The dissolved ink is capable of dissolving the pH-sensitive indicator, and the pH-sensitive indicator is dissolved in the dissolved ink while being stirred with the dissolved ink. The dissolving ink may dissolve the pH-coloring dye and the pH-sensitive indicator, may have printable physical properties, and may be made of various transparent materials capable of expressing a unique color of the ink composition. The dissolved ink may include both thermosetting and UV curing properties at the same time.

The dissolved ink may include an ethanol-type urethane resin, and more specifically, for example, an ethanol-type urethane resin and a wax serving as a lubricant, an antistatic agent for preventing static electricity, an additive including an antifoaming agent for preventing the generation of air, and It may contain an ethanol solvent, and the use of an ethanol-type urethane resin is because the pH-coloring dye is soluble in ethanol.

Here, according to an embodiment, the dissolved ink may include 25 to 45% by weight of resin, 1 to 3% by weight of an additive, and 52 to 74% by weight of a solvent, and the pH-sensitive indication to the dissolved ink When the agent is stirred, a weight ratio of the pH-sensitive indicator to the weight of the dissolved ink may be 0.4 to 5%. According to an embodiment, the dissolving ink may be made of 35g of resin, 0.5g of wax, 1g of antistatic agent, 1g of antifoam, and 62.5g of ethanol.

If the color change of the discoloration ink composition occurs inadequately, it is difficult to recognize the color change from the outside. On the contrary, if the color change of the discoloration ink composition changes too sensitively, it is difficult to represent the target color according to the condition of the product. have.

However, according to an embodiment, when the weight ratio of the pH-sensitive indicator to the weight of the dissolved ink is 0.4 to 5%, the color change of the ink composition is insufficient or the color change of the ink composition is excessively sensitive. Changes can be prevented, and visibility can be improved through this.

However, the content ratio of the dissolved ink and the weight ratio of the pH-sensitive indicator to the weight of the dissolved ink are not limited thereto, and may be changed according to the dissolved ink and the pH discoloring dye used.

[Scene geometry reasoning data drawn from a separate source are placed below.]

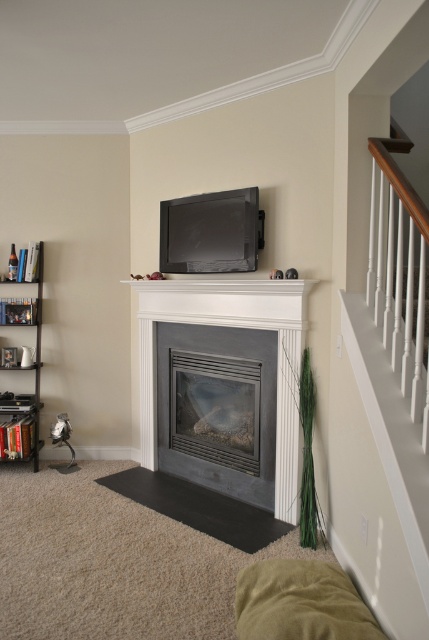 Can you confirm if white glossy fireplace at center is wider than metallic silver bookshelf at left?

Indeed, white glossy fireplace at center has a greater width compared to metallic silver bookshelf at left.

Is point (262, 308) positioned in front of point (11, 417)?

Yes, point (262, 308) is in front of point (11, 417).

Identify the location of white glossy fireplace at center. The width and height of the screenshot is (429, 640). (232, 326).

Who is taller, matte black fireplace at center or matte black tv at upper center?

matte black fireplace at center is taller.

Does point (251, 353) come behind point (250, 230)?

Yes.

Where is `matte black fireplace at center`? This screenshot has width=429, height=640. matte black fireplace at center is located at coordinates pyautogui.click(x=217, y=408).

Who is more forward, (x=236, y=252) or (x=33, y=241)?

Point (x=236, y=252)

Can you confirm if matte black tv at upper center is shorter than metallic silver bookshelf at left?

Yes, matte black tv at upper center is shorter than metallic silver bookshelf at left.

Who is more forward, (211, 237) or (33, 275)?

Positioned in front is point (211, 237).

The width and height of the screenshot is (429, 640). What are the coordinates of `matte black tv at upper center` in the screenshot? It's located at (211, 232). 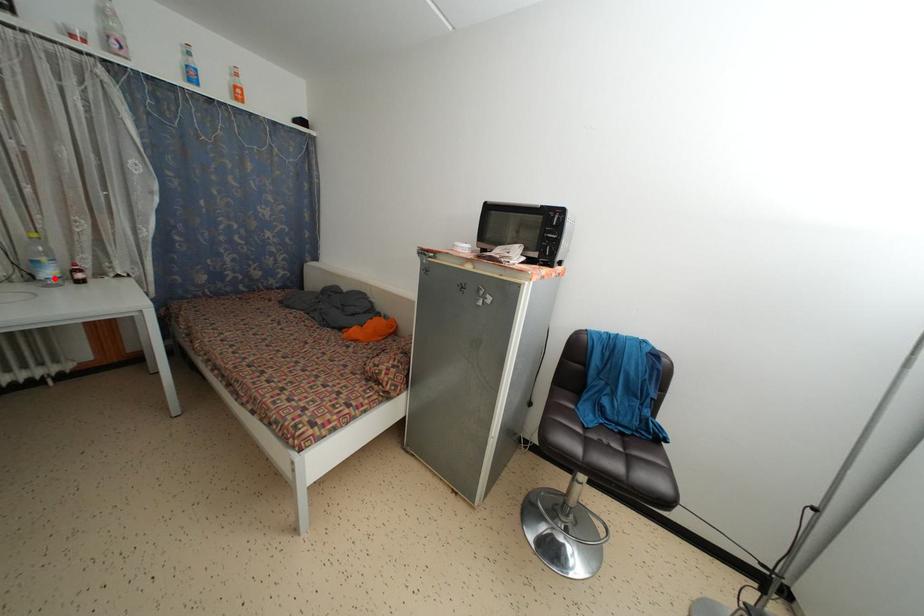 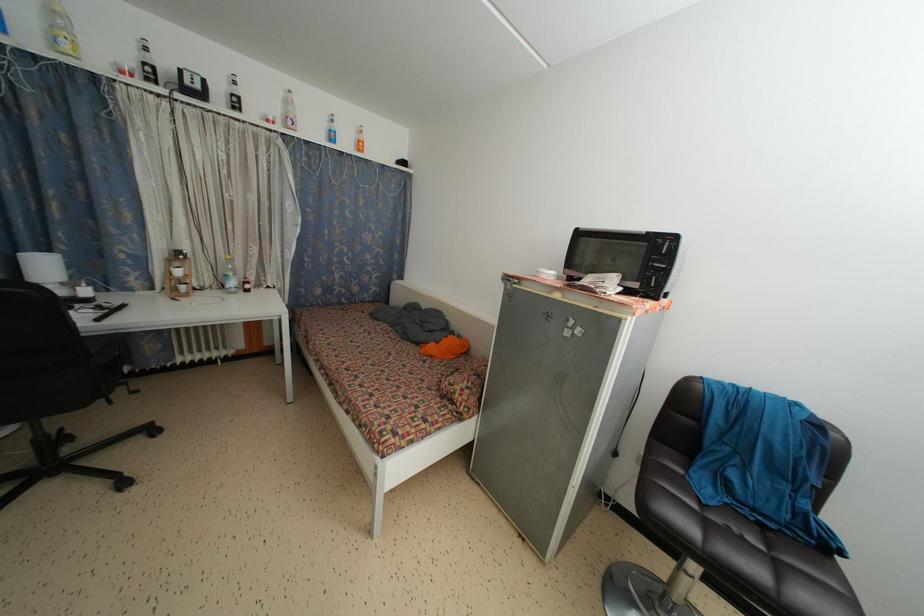 Where in the second image is the point corresponding to the highlighted location from the first image?

(237, 289) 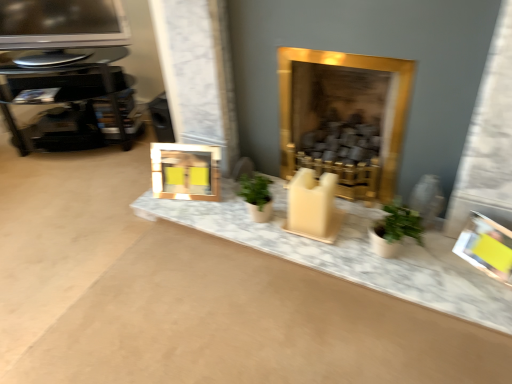 This screenshot has height=384, width=512. Identify the location of vacant area situated to the left side of yellow paper picture frame at right, the second picture frame when ordered from back to front. (444, 269). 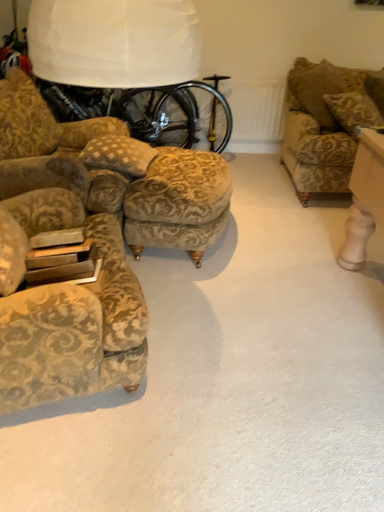 Image resolution: width=384 pixels, height=512 pixels. What are the coordinates of `patterned fabric pillow at center` in the screenshot? It's located at (118, 154).

Where is `velvet floral armchair at left`? velvet floral armchair at left is located at coordinates (72, 318).

Image resolution: width=384 pixels, height=512 pixels. I want to click on white fabric lampshade at upper center, so click(x=114, y=42).

Considering the sizes of white fabric lampshade at upper center and velvet floral armchair at left in the image, is white fabric lampshade at upper center taller or shorter than velvet floral armchair at left?

In the image, white fabric lampshade at upper center appears to be taller than velvet floral armchair at left.

From the picture: Could you tell me if white fabric lampshade at upper center is turned towards velvet floral armchair at left?

Yes, white fabric lampshade at upper center faces towards velvet floral armchair at left.

Which object is further away from the camera, white fabric lampshade at upper center or velvet floral armchair at left?

white fabric lampshade at upper center is more distant.

Is gold-patterned fabric couch at upper right oriented away from gold-patterned fabric stool at center?

That's not correct — gold-patterned fabric couch at upper right is not looking away from gold-patterned fabric stool at center.

Considering the sizes of objects gold-patterned fabric couch at upper right and gold-patterned fabric stool at center in the image provided, who is taller, gold-patterned fabric couch at upper right or gold-patterned fabric stool at center?

gold-patterned fabric couch at upper right is taller.

Can you confirm if gold-patterned fabric couch at upper right is bigger than gold-patterned fabric stool at center?

No, gold-patterned fabric couch at upper right is not bigger than gold-patterned fabric stool at center.

Would you say gold-patterned fabric couch at upper right is inside or outside gold-patterned fabric stool at center?

gold-patterned fabric couch at upper right lies outside gold-patterned fabric stool at center.

From the image's perspective, would you say patterned fabric pillow at center is shown under white fabric lampshade at upper center?

Correct, patterned fabric pillow at center appears lower than white fabric lampshade at upper center in the image.

Is patterned fabric pillow at center situated inside white fabric lampshade at upper center or outside?

patterned fabric pillow at center is located beyond the bounds of white fabric lampshade at upper center.

Who is shorter, patterned fabric pillow at center or white fabric lampshade at upper center?

patterned fabric pillow at center is shorter.

Is gold-patterned fabric stool at center in front of gold-patterned fabric couch at upper right?

Yes, gold-patterned fabric stool at center is closer to the viewer.

Between gold-patterned fabric stool at center and gold-patterned fabric couch at upper right, which one has less height?

With less height is gold-patterned fabric stool at center.

Is gold-patterned fabric stool at center next to gold-patterned fabric couch at upper right?

There is a gap between gold-patterned fabric stool at center and gold-patterned fabric couch at upper right.

Which is correct: gold-patterned fabric stool at center is inside gold-patterned fabric couch at upper right, or outside of it?

The correct answer is: outside.

From the image's perspective, who appears lower, white fabric lampshade at upper center or gold-patterned fabric couch at upper right?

The pH-sensitive color-changing ink composition according to an exemplary embodiment of the present application may be discolored into a plurality of colors according to a change in pH through the pH-sensitive indicator. Inducing a pH change in the pH-sensitive color-changing ink composition It can be a gas. The pH-sensitive color-changing ink composition changes pH as gas is adsorbed, and thus may be discolored.

The adsorption compound is capable of adsorbing gas, and a final ink composition is formed while being stirred with the dissolved ink. The adsorption compound is a chemical composition that can change from acid to basic or from basic to acid by sensing a gas, and various substances can be used if the pH can be changed according to the gas.

Here, the pH-sensitive color-changing ink composition according to the embodiment of the present application includes the pH-sensitive indicator, the dissolving ink, and the adsorption compound, and the pH-sensitive indicator, the dissolution ink, and the adsorption compound are The order of mixing is not limited.

Specifically, after the pH-sensitive indicator is stirred in the dissolving ink, the adsorption compound may be agitated in the dissolving ink, and after the adsorption compound is stirred in the dissolving ink, the pH-sensitive indicator is dissolved It may be stirred in the ink. In addition, after the pH-sensitive indicator and the adsorption compound are stirred, the dissolved ink may be stirred.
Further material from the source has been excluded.